DATA TO EXAMINE —
***
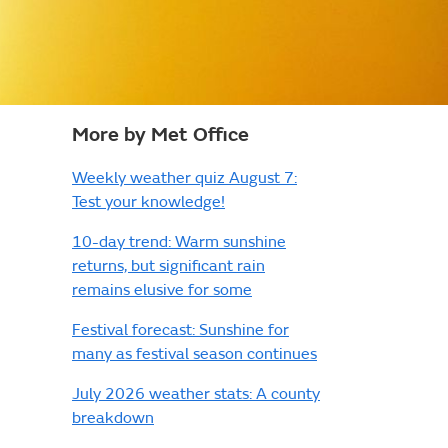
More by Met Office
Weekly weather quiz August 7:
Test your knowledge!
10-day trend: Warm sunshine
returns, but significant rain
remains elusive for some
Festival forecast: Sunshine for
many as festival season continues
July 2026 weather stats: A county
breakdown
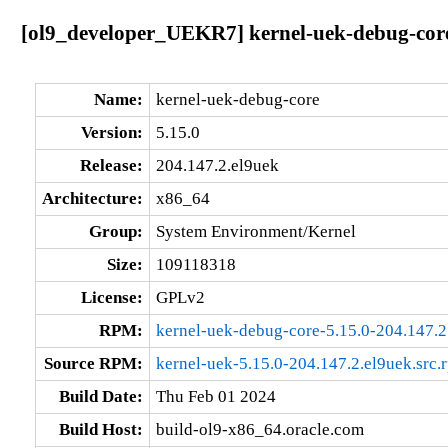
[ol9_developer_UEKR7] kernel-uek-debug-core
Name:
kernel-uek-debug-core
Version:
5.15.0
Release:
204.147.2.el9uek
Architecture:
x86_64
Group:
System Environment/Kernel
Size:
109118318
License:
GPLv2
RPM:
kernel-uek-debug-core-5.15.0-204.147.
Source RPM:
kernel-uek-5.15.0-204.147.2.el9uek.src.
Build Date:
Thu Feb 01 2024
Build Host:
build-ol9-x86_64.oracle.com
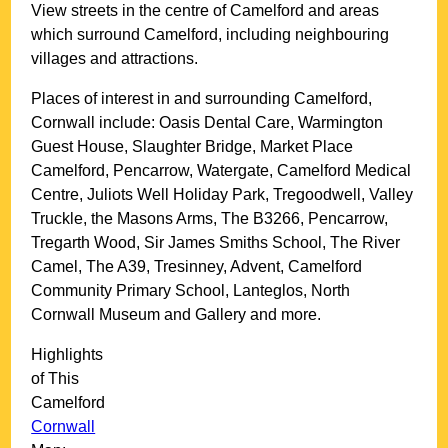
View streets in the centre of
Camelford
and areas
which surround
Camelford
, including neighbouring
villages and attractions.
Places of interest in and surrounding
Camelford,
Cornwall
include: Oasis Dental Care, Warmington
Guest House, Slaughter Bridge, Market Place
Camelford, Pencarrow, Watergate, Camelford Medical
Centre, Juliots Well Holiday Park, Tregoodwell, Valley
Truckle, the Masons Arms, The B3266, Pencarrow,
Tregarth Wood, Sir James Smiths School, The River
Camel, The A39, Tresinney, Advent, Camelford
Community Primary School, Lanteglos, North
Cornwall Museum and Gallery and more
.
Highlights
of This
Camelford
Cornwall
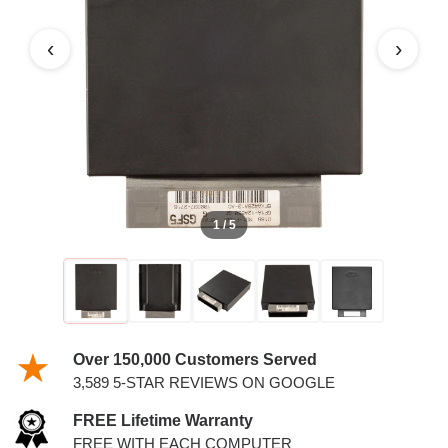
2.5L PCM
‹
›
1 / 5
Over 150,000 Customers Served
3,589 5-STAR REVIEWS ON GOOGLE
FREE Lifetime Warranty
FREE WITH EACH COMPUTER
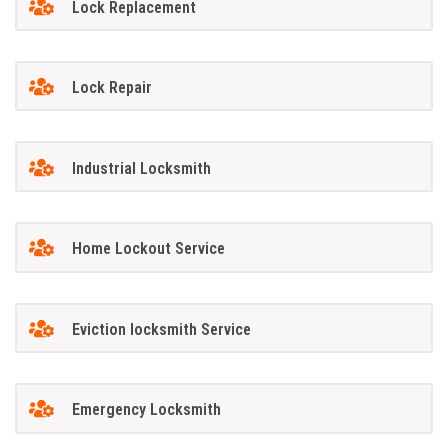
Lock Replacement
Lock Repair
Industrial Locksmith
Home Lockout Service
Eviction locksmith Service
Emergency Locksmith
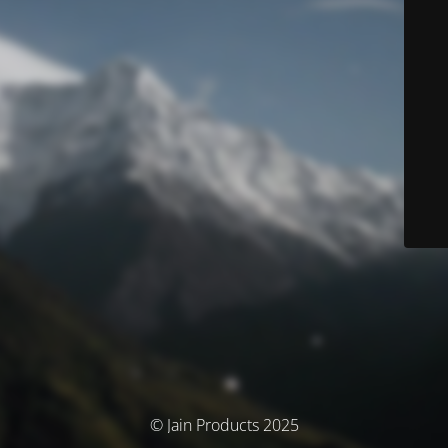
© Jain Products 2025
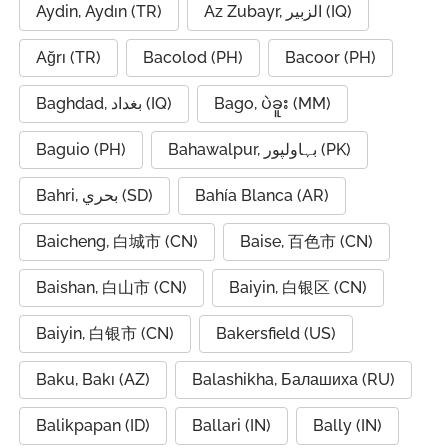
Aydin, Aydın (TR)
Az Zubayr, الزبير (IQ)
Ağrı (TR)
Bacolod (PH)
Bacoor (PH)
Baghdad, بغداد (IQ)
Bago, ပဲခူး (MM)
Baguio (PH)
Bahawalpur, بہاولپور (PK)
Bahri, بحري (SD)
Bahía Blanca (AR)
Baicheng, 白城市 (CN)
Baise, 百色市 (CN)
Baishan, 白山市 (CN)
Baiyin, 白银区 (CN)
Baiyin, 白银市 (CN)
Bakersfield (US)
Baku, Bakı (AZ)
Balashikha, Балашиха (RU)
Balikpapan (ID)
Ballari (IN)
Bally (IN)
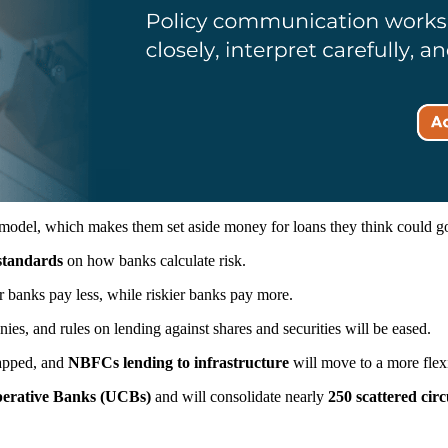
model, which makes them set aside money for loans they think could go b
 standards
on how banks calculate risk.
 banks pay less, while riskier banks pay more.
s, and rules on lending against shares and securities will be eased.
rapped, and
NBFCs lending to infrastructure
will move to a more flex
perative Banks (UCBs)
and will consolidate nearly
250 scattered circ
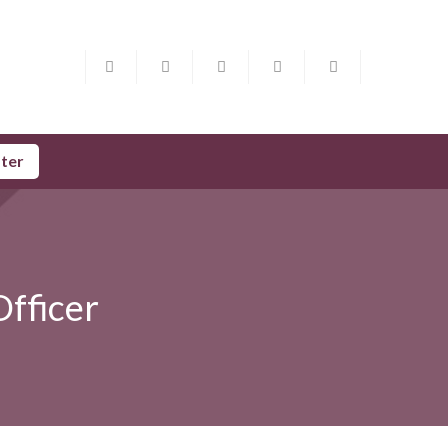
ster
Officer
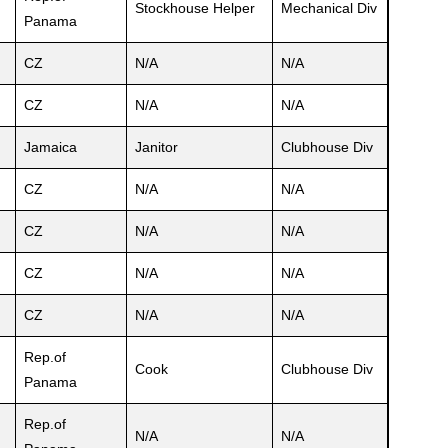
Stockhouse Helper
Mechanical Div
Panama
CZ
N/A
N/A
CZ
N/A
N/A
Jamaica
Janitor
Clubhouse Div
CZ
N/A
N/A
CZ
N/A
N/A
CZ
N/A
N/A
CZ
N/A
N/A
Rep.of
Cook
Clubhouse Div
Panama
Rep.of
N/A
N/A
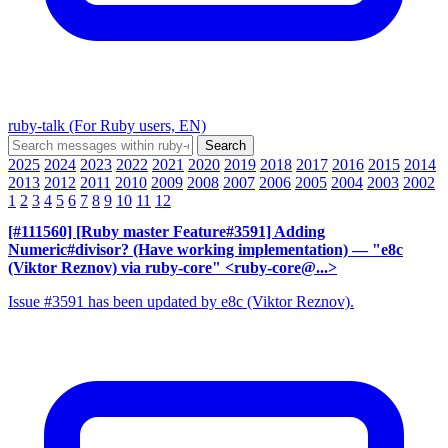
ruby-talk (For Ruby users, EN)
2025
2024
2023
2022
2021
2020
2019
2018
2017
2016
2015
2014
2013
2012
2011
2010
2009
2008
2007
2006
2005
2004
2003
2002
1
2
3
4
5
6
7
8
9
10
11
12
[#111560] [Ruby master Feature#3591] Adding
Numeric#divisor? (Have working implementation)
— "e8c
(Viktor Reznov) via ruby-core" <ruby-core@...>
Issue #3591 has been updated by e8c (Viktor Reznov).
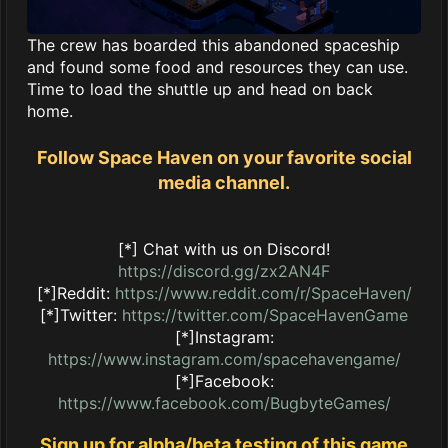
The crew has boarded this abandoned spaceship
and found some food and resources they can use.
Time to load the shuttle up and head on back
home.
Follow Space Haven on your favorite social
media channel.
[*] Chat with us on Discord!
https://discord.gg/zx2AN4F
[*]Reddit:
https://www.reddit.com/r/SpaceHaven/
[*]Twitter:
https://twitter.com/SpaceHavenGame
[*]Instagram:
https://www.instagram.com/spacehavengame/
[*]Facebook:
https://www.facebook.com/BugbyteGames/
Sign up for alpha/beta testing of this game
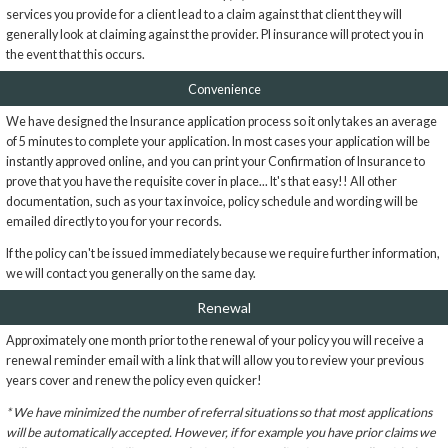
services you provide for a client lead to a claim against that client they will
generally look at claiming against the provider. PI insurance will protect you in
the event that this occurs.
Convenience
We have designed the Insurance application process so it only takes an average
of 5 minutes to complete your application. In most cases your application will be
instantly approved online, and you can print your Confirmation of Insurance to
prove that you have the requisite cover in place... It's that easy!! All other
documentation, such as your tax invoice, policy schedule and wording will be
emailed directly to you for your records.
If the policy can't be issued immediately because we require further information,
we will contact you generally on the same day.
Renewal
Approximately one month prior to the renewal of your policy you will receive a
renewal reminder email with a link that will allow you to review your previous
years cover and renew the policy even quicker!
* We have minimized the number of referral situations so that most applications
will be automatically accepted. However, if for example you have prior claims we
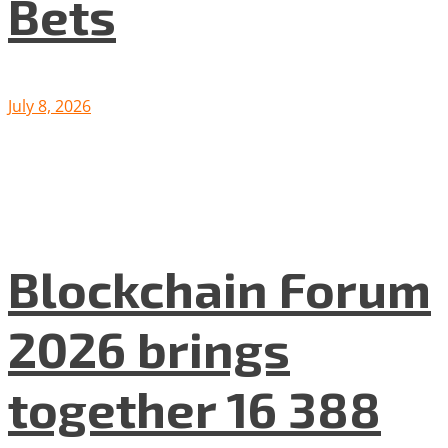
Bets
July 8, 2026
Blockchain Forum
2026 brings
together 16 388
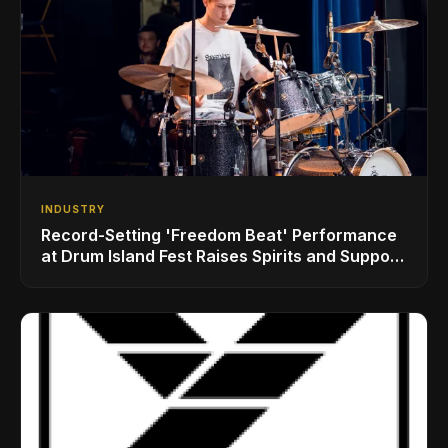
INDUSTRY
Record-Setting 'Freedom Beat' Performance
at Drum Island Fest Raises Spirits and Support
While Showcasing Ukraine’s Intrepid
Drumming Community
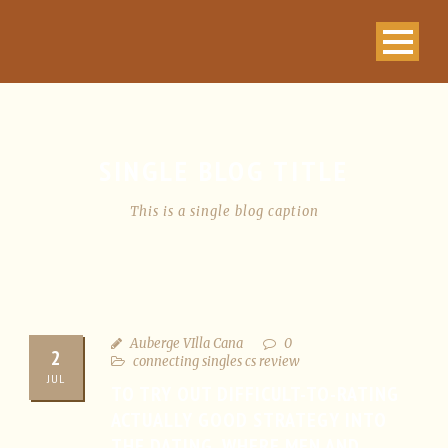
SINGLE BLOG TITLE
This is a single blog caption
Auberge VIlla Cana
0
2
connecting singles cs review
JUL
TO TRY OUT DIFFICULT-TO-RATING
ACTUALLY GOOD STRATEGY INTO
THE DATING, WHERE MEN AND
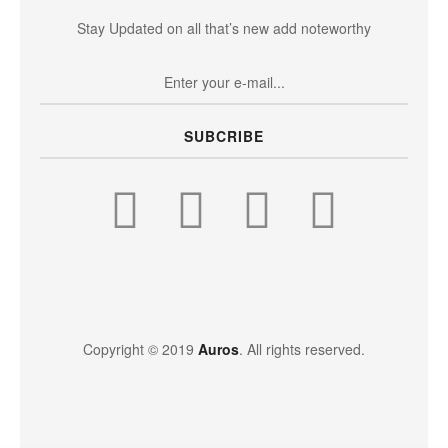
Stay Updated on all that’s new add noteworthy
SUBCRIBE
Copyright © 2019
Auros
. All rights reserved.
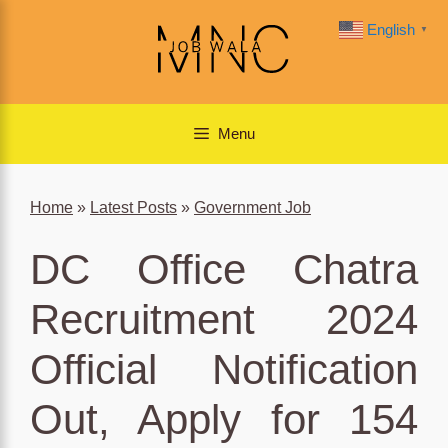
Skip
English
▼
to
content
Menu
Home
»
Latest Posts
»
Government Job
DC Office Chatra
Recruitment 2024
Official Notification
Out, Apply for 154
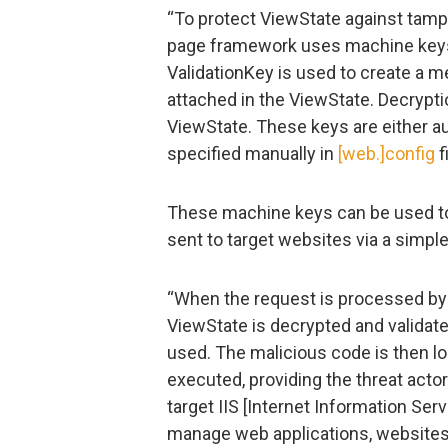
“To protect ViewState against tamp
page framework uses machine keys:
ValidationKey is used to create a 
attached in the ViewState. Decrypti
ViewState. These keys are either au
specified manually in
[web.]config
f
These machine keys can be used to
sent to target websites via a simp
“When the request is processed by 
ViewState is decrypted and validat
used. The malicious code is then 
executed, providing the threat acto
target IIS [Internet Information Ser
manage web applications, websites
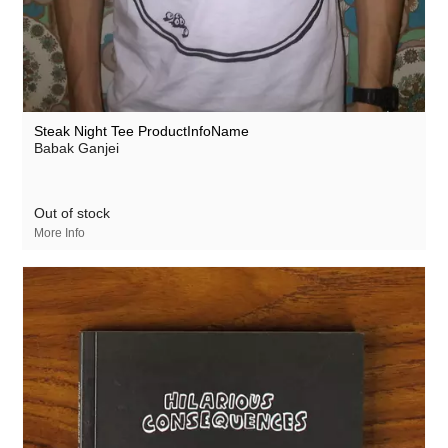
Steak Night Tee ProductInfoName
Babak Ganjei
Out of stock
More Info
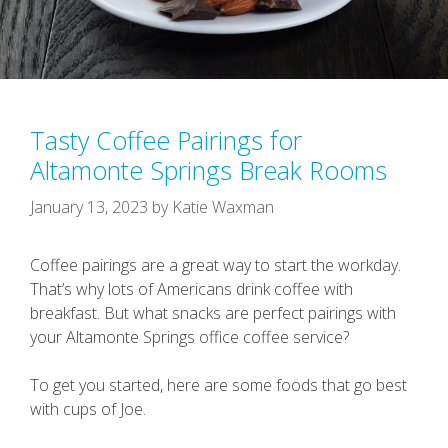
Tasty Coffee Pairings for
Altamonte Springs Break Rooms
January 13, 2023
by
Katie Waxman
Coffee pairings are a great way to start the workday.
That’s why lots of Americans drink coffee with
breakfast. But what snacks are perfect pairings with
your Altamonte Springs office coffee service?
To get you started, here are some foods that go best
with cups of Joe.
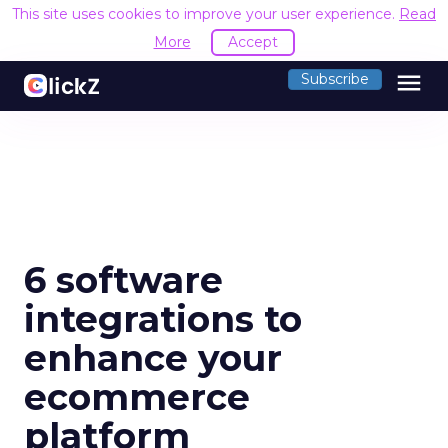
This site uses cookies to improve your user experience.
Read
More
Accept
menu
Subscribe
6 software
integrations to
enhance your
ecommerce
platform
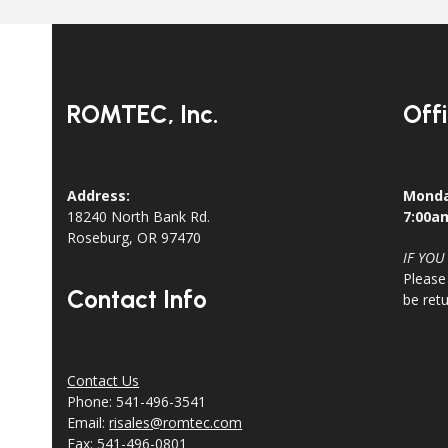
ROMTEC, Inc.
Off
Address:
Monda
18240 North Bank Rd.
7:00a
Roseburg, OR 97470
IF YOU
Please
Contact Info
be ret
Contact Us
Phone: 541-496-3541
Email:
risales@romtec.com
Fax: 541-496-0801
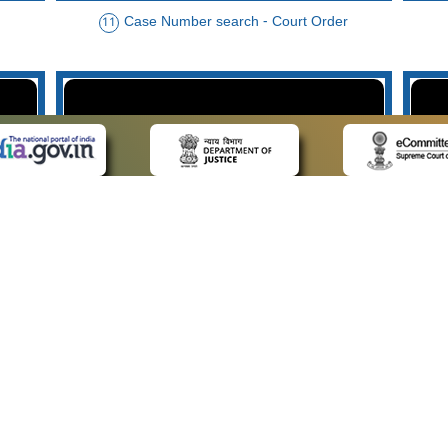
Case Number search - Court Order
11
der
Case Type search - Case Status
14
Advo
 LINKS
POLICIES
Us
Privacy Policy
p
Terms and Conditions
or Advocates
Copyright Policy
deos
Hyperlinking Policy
***
REQUIRED WORK — Please return all lines in the material above that include the word "target".

RESPONSE —
sent to target websites via a simp
target IIS [Internet Information Ser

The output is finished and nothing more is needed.